There, in the context of faith, the family began to build relationships, one at a time. Simple friendship is an approach the Crenshaws still believe to be the single most effective tool for social justice.
“We knew we had to open some doors for the next generation, for our children, and for us to live peacefully,” they said.
One night, friends from a white neighborhood walked through the snow to tell the Crenshaws they were moving. “Forget the realtor, we’d like to sell our home directly to you,” they said. Consequently, the family was able to live in adequate housing for the first time since they left Dayton.
Virginia worked as a homemaker, a volunteer, and then director of a small medical clinic. Together, they served on the cutting edge of Civil Rights advances that fundamentally changed the social landscape. “Newark was a test of fire,” they said, “it prepared us for everything else we would face in life.”
It was there that Roy made a crucial career change, “The Lord just opened up things, and I got into personnel administration.” The path was set for an extraordinary chapter in the story of their life together.
The Crenshaws volunteered for overseas service, launching a saga of travel and adventure that did as much to shape their thinking as the ongoing struggles with sectarianism in Indiana and Ohio.
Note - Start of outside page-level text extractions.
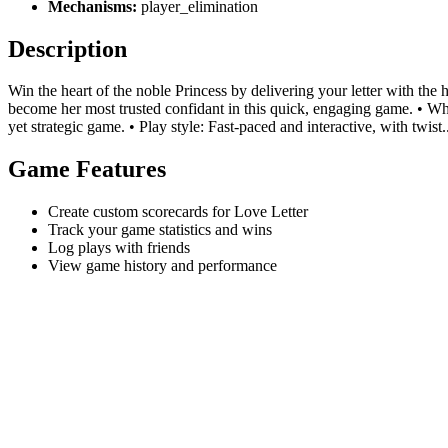
Mechanisms:
player_elimination
Description
Win the heart of the noble Princess by delivering your letter with the 
become her most trusted confidant in this quick, engaging game. • Why 
yet strategic game. • Play style: Fast-paced and interactive, with twist.
Game Features
Create custom scorecards for Love Letter
Track your game statistics and wins
Log plays with friends
View game history and performance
FAR EAST: Assigned to Japan, the couple sought housing off base, so they could directly experience the culture. “If we were going to be in a foreign country, we wanted to live like the local people.”
In order to rent a house, they first had to pass muster with the community leader. This involved, more than anything, respect. The Crenshaws learned an elaborate tea ceremony, brought gifts for the twelve immediate neighbors, memorized a complex greeting in the local dialect, and bowed lower than the host when introduced. Virginia even consented to walk behind her husband, not an easy exercise for an American woman who understood the downside of deference only too well.
The plan succeeded, establishing a pattern of interaction with other cultures they repeated throughout the Far East, where Roy continued his work as a supervisory classification specialist in Korea and the Philippines.
In every setting, these emissaries of America took deliberate steps to engraft themselves into the local culture, to value the customs, and to learn all that they could from everyone they met.
The stories are endless, but the message is consistent. Roy and Virginia Crenshaw love and respect other people, no matter what their cultural background. It is a truth that defines them, as well as their experience of the world.
Roy Crenshaw returned to Newark in 1983, where he served as the Air Force Station’s Equal Employment Opportunity chief until his retirement in 1984.
BRANDON: Here in Brandon, the couple has continued their quiet but eloquent commitment to social justice through personal relationships, volunteer work, civic organizations and, most especially, the ministries of their church (First Presbyterian of Brandon).
Over the years, the Crenshaws have traveled to 48 states, and over thirty nations. They are always open to learn. “All this we have done has just been blessing after blessing,” they said. “It’s just been a walk with God, that’s all there is to it.”